RECORDS TO USE below:

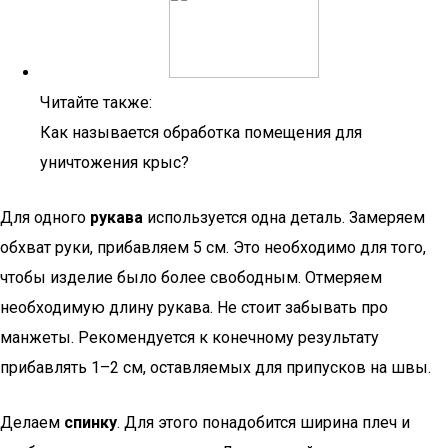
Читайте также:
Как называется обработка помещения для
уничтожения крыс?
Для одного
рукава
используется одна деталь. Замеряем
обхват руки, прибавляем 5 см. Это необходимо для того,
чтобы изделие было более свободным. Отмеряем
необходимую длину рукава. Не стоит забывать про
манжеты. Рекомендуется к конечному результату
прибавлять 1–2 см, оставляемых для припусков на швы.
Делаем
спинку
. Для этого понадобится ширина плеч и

End of RECORDS TO USE.
RECORDS TO USE below:

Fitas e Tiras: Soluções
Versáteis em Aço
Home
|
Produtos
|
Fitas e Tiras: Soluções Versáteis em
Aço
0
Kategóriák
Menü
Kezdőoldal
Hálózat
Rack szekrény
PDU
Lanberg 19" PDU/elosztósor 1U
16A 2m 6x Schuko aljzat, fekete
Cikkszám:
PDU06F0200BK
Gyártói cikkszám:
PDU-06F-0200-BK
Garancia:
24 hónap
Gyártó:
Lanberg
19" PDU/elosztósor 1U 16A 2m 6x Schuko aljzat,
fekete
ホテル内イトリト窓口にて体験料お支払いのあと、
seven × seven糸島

End of RECORDS TO USE.

» EXERCISE DETAILS: If a line in the records above holds the string "Versáteis", copy it.

» ANSWER BOX:
Versáteis em Aço
Fitas e Tiras: Soluções Versáteis em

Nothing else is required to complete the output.